Wan 2.6

Wan 2.6
Alibaba Cloud · Video Generation
POST /v1/videos/generations

Multimodal video generation model for cinematic, multi-shot stories with native audio-visual sync (lip-sync, dialogue, music, SFX).

At a glance

FieldValue
Model idwan-2-6
Input modalitiesText, Image, Video, Audio
Output modalitiesVideo
Context window-
Weight precision-
RegionSingapore
Featuresaudio_sync, character_consistency, multi_shot
Native inferenceNo
NewNo
Supported endpointsPOST /v1/videos/generations

Pricing

ChargeSpecRate
Standard 720Pper second$0.09 (was $0.10)
Standard 1080Pper second$0.138 (was $0.15)
Flash 720P (audio)per second$0.045 (was $0.050)
Flash 720P (no audio)per second$0.0225 (was $0.0250)
Flash 1080P (audio)per second$0.069 (was $0.0750)
Flash 1080P (no audio)per second$0.0345 (was $0.03750)

Example request

$curl https://api.empiriolabs.ai/v1/videos/generations \
> -H 'Authorization: Bearer $EMPIRIOLABS_API_KEY' \
> -H 'Content-Type: application/json' \
> -d '{"model": "wan-2-6", "prompt": "sunrise over the ocean", "duration": 6}'

Parameters

ParameterTypeRequiredDefaultDescription
promptstringyes-Scene description.
modeenumno"auto"t2v: text-to-video. i2v: animate the attached image. r2v: reference-to-video — generate from a reference image. · Allowed: auto, t2v, i2v, r2v
resolutionenumno"1080p"Output resolution. Larger = higher fidelity but slower / more expensive. · Allowed: 720p, 1080p
durationnumberno5Clip length in seconds. · Range: 5 – 15
aspect_ratioenumno"16:9"Output aspect ratio (1:1, 16:9, 9:16, 4:3, 3:2, etc.). · Allowed: 16:9, 9:16, 1:1, 4:3, 3:4
shot_typeenumno"multi"single: one continuous shot. multi: multi-shot narrative. · Allowed: single, multi
imagestringno-Reference image URL. Required for i2v / r2v.
negative_promptstringno""What to avoid.
seednumberno-Reproducibility seed.
audiobooleannotrueGenerate native audio with the video.
flash_modebooleannofalseFaster generation at reduced cost.
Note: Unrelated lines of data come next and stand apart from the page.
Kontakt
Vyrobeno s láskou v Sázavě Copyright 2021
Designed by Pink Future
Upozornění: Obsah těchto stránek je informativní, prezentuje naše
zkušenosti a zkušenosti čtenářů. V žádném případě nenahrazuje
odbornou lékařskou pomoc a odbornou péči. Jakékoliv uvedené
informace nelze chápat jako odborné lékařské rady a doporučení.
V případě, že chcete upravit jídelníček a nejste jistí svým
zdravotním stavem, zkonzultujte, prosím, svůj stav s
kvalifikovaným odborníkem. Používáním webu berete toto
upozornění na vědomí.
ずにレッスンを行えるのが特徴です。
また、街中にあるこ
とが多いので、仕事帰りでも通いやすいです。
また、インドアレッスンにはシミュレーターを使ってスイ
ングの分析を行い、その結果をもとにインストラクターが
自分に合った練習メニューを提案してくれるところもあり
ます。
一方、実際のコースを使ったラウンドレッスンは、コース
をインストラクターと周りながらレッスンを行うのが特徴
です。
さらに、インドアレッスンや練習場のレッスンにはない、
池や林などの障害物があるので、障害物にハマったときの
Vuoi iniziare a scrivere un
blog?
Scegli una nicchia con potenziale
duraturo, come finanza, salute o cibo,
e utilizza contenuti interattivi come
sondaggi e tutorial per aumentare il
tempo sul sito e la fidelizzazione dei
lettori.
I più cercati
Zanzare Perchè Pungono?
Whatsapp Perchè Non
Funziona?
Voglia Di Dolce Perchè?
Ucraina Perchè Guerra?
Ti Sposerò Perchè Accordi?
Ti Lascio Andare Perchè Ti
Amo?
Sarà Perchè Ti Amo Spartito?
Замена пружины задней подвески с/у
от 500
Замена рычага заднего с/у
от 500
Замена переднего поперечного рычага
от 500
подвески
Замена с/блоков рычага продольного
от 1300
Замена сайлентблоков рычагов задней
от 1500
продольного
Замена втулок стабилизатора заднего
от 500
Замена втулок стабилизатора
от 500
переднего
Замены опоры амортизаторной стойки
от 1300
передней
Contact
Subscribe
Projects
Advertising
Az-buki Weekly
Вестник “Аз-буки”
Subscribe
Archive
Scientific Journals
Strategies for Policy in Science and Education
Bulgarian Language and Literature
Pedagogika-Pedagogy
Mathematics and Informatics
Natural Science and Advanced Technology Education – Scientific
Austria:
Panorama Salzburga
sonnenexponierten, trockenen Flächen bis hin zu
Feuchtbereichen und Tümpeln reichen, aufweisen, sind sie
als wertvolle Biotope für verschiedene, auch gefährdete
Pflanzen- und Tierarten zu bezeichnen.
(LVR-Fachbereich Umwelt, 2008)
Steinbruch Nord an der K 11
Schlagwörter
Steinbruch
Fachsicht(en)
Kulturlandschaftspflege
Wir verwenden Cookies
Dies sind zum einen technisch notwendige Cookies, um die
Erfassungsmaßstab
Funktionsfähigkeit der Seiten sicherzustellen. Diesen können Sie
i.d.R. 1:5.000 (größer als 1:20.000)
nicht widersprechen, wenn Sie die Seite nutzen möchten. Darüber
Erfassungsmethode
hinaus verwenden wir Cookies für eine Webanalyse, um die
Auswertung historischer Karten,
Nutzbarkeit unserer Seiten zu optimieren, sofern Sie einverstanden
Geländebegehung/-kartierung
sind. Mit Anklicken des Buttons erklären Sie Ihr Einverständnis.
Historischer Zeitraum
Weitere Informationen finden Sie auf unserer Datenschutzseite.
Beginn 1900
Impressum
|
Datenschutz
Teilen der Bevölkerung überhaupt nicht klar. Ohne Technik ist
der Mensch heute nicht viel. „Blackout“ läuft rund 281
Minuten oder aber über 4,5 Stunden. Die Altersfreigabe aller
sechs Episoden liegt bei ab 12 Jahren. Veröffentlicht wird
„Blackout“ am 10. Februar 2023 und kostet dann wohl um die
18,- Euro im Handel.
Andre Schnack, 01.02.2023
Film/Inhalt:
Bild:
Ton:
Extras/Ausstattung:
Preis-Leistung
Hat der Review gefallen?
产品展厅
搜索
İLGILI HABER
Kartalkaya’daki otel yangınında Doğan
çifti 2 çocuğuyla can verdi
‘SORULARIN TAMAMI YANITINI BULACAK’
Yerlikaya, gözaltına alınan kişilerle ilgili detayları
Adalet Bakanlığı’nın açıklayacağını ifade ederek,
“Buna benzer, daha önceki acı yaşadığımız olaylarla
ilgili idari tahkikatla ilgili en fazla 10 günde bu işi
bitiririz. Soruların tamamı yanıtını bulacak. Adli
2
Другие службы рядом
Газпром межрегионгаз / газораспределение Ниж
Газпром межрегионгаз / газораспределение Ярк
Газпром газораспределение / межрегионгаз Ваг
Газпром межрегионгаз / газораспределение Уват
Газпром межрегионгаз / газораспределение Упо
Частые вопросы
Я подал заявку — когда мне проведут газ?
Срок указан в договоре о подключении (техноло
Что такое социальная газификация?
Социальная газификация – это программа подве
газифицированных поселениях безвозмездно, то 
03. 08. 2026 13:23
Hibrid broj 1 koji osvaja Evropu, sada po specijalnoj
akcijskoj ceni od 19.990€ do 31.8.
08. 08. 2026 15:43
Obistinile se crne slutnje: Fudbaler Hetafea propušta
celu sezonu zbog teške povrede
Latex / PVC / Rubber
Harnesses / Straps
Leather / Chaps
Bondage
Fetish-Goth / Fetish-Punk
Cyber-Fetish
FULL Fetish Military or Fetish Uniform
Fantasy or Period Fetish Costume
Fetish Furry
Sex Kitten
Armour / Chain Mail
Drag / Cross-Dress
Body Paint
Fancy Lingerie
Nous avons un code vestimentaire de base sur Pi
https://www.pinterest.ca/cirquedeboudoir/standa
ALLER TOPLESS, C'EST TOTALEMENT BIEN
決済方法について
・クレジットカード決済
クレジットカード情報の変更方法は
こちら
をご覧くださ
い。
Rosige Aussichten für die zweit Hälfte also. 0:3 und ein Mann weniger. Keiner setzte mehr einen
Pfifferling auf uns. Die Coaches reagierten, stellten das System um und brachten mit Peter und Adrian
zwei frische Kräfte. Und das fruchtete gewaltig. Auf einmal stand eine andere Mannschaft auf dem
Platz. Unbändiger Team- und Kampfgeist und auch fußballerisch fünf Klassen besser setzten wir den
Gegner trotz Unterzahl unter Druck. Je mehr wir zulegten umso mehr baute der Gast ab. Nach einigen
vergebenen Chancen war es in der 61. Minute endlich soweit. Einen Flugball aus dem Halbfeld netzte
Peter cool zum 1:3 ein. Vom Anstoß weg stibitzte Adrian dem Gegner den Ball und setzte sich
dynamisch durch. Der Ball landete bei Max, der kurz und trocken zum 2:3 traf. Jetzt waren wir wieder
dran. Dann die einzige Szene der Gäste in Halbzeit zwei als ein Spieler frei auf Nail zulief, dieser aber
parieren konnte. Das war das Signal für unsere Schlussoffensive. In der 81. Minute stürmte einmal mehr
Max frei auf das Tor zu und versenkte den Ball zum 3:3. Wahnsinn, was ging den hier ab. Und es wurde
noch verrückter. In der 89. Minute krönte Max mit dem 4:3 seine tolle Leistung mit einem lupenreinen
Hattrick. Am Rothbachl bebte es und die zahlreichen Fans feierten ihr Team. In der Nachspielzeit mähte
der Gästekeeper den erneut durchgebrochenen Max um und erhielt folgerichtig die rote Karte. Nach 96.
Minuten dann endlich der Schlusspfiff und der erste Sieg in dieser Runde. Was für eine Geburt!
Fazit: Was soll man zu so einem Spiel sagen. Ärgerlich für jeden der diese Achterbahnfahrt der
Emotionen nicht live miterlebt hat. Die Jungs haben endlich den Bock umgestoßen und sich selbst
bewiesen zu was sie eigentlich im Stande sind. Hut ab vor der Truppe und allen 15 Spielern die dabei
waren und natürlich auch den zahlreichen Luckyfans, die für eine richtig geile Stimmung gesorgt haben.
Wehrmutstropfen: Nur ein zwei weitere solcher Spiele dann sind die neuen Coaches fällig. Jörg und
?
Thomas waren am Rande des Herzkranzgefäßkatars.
Applies to i2v and r2v only.
prompt_extendbooleannotrueLet DashScope rewrite the prompt for better results.

Notes

Generation can take 5+ minutes. Modes: t2v, i2v (image-to-video), r2v (reference-to-video). Flash Mode (i2v/r2v only) — faster generation at reduced cost.

Image inputs

  • Auto-resized: i2v 360-2000px, r2v 240-5000px
  • HEIC/HEIF auto-converted

Reference videos

  • MP4 or MOV
  • 1-30s
  • Max 100 MB
  • r2v output capped at 10s

Optional audio (t2v / i2v only)

  • 3-30s, max 15 MB, .mp3 or .wav
  • Silently ignored in r2v (audio is extracted from the reference video instead)

Uploaded media preprocessing

  • Reference and edit videos are normalized to provider-compatible MP4 when needed.
  • Reference-video duration follows the mode limits shown above.

Machine-readable schema: GET https://api.empiriolabs.ai/v1/models/wan-2-6.